Listed records START

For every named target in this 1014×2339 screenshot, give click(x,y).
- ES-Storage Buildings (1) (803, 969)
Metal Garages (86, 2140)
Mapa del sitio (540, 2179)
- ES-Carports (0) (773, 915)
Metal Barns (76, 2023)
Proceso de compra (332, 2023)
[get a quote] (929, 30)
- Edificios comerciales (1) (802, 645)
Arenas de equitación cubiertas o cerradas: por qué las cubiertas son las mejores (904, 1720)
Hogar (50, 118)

Listed records END
Listed records START

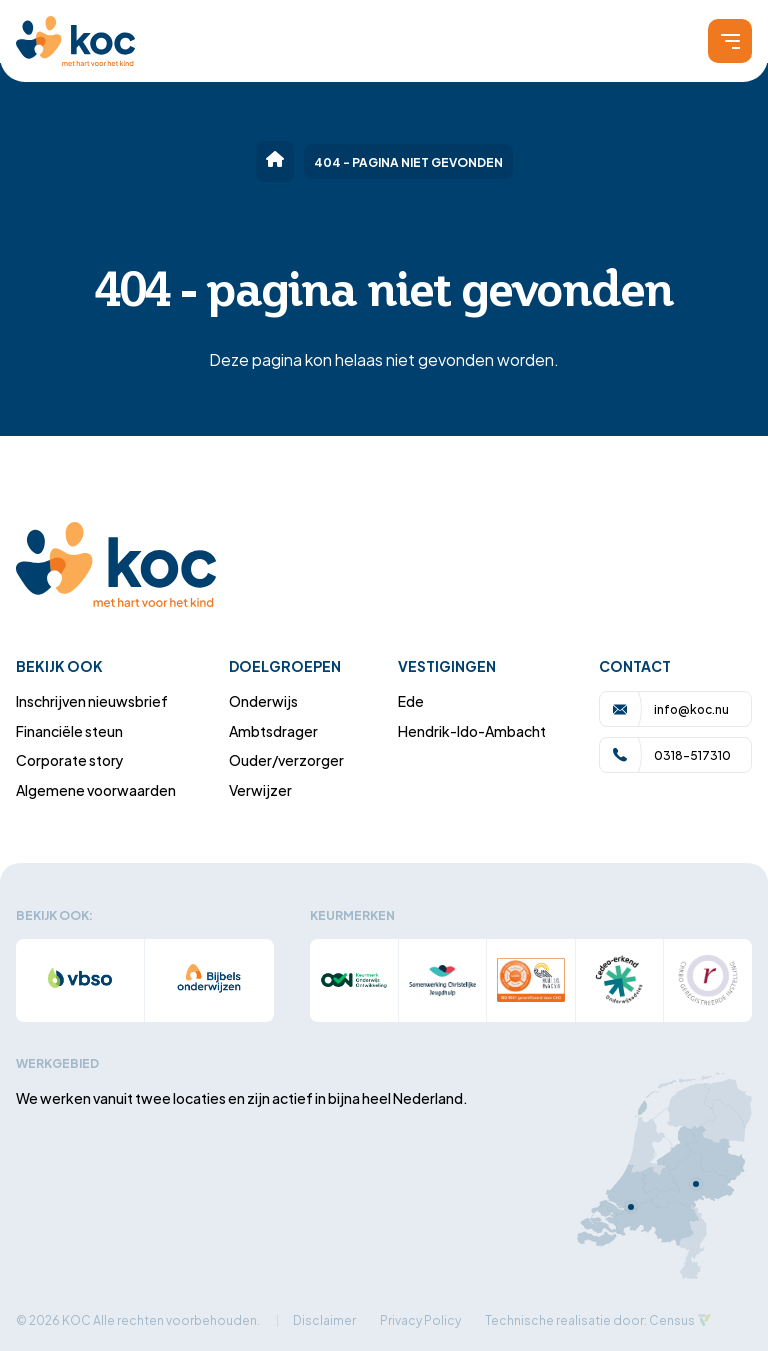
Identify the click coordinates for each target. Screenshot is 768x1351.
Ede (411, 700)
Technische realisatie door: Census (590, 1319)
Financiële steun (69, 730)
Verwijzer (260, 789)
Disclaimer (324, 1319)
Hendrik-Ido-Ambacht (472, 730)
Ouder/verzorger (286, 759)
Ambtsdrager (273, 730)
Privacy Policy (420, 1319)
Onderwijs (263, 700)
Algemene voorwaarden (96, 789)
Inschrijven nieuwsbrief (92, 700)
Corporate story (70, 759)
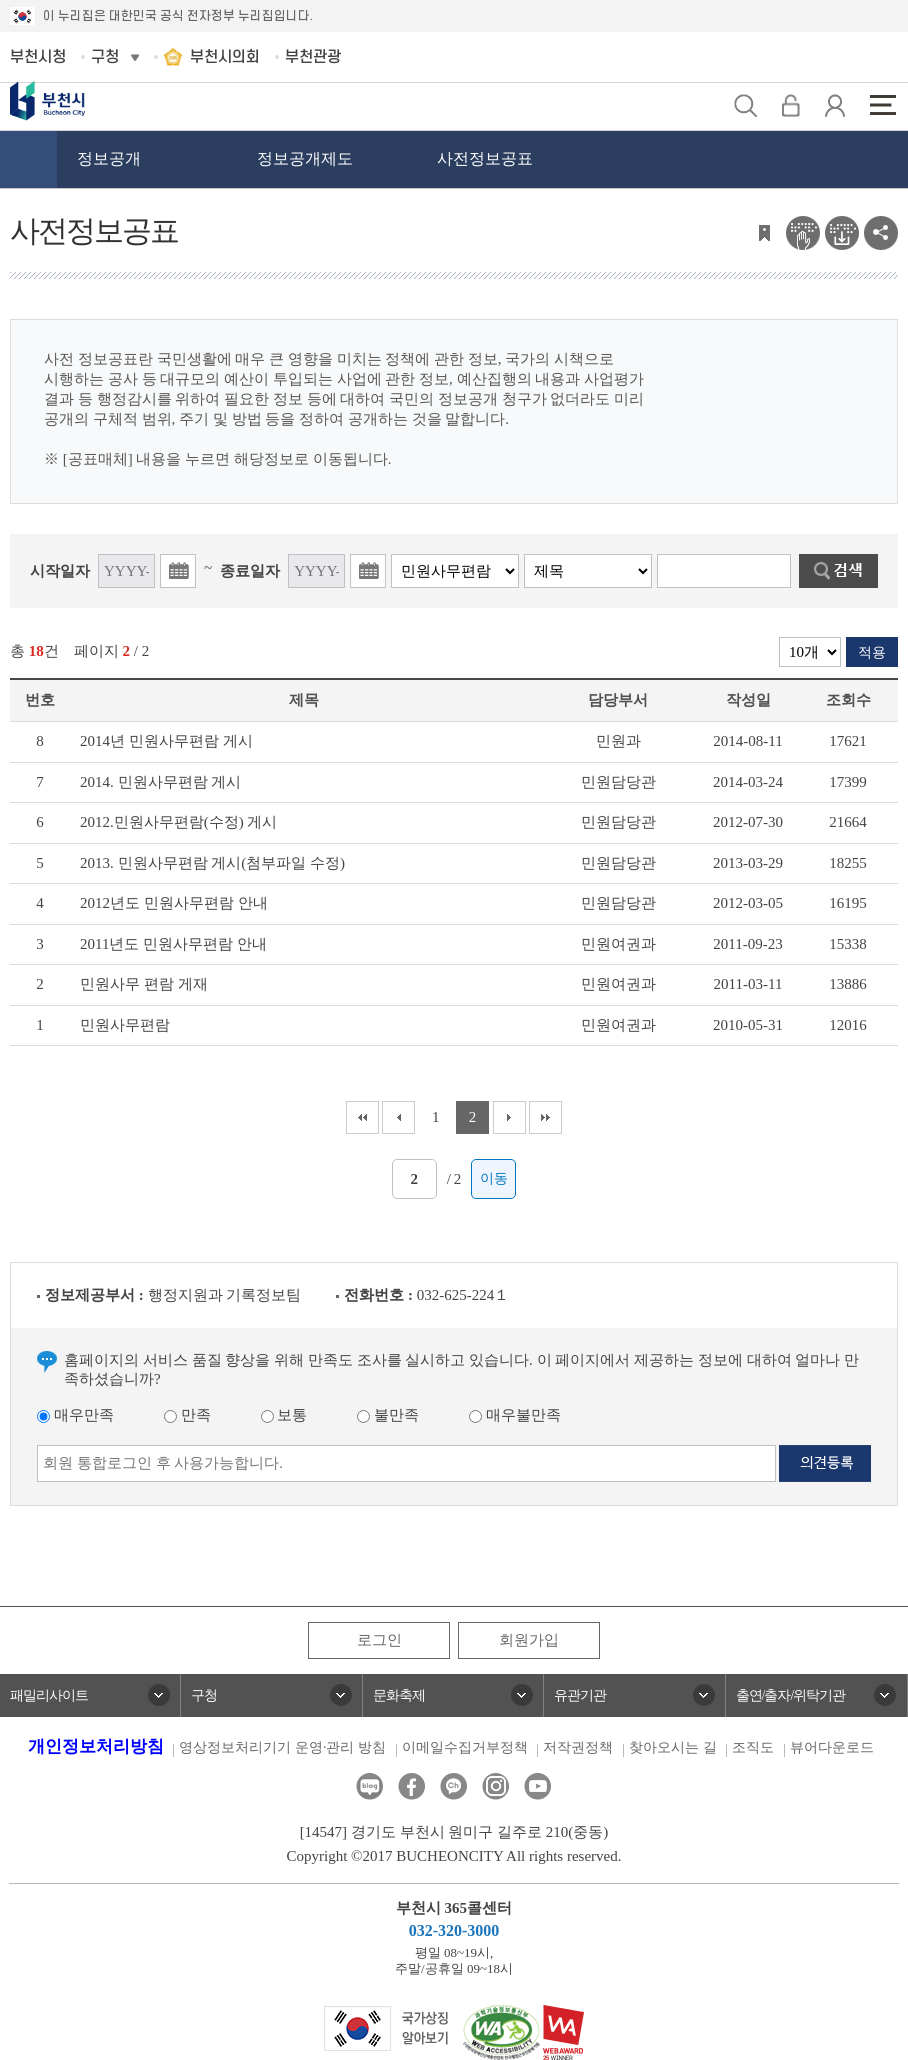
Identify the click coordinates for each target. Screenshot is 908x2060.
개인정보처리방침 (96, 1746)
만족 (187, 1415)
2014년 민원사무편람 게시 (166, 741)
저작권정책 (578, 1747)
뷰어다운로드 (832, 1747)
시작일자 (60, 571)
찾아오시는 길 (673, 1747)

Listed records END
Listed records START

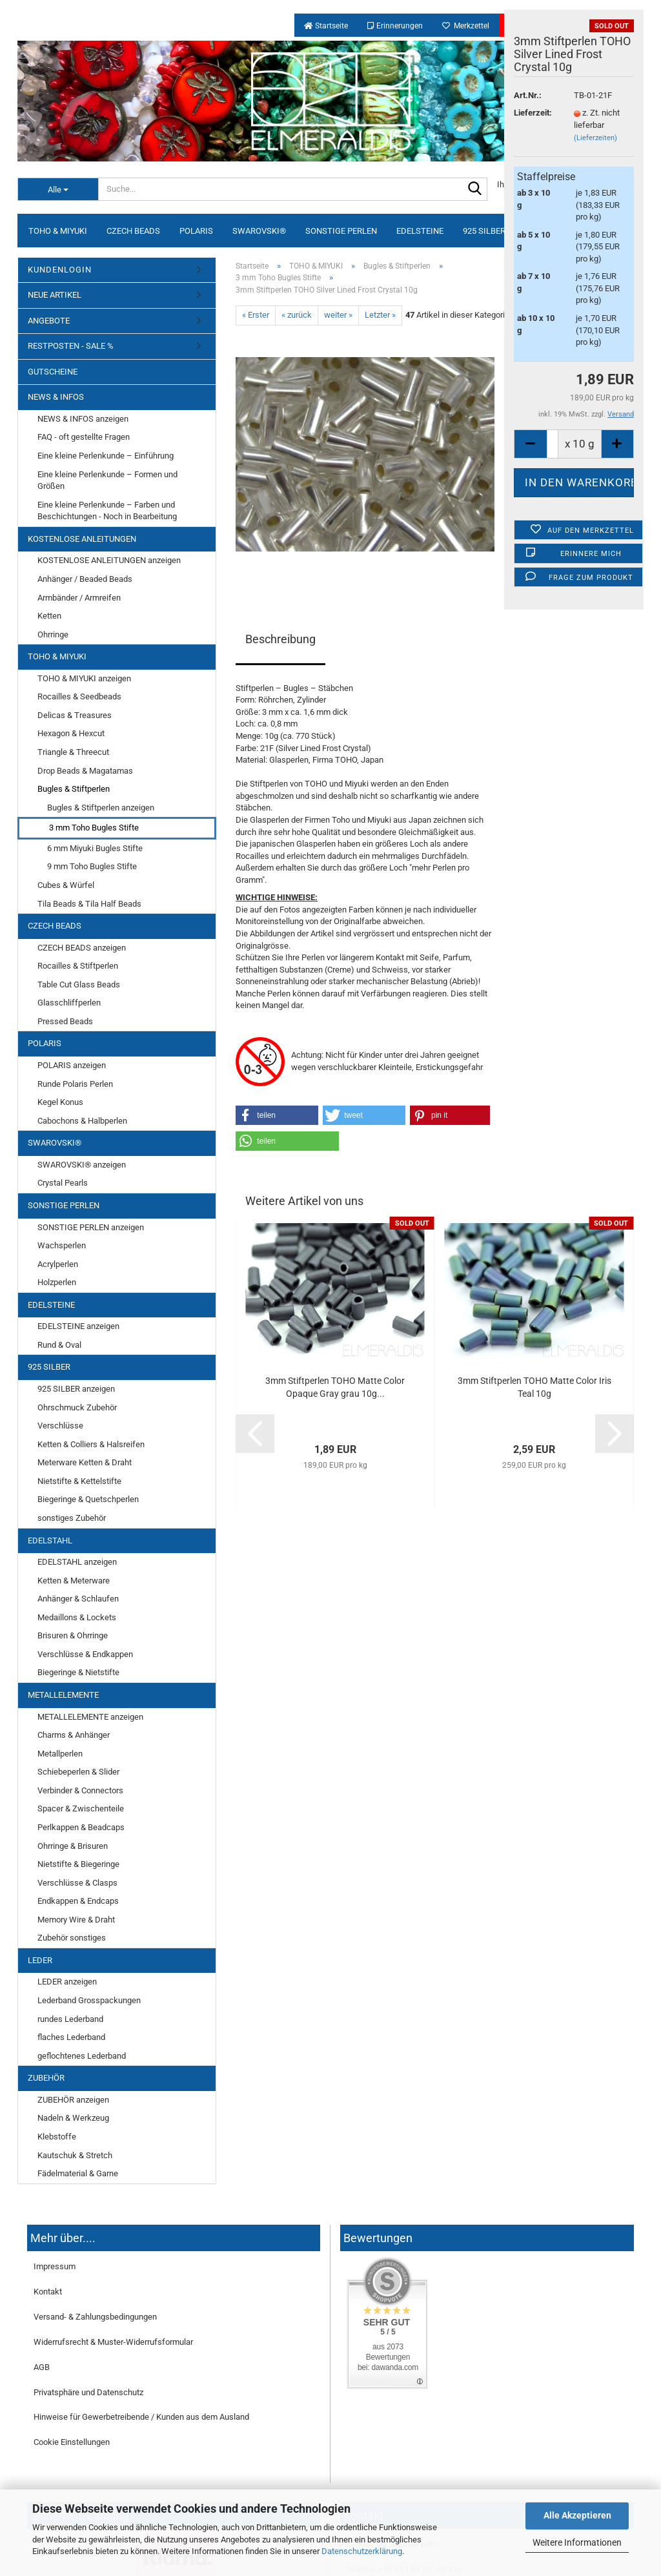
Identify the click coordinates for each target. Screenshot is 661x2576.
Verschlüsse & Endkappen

Listed records END

> **Exercise directions**: From the records above, show each line that contains the word "click".

> **Written answer**:
For every named target in this 1014×2339 screenshot, give click(x,y).
Identify the click coordinates for each target. Screenshot is 768x1351.
Identify the click coordinates for each target. Screenshot is 908x2060.
Identify the click coordinates for each target. Screenshot is 661x2576.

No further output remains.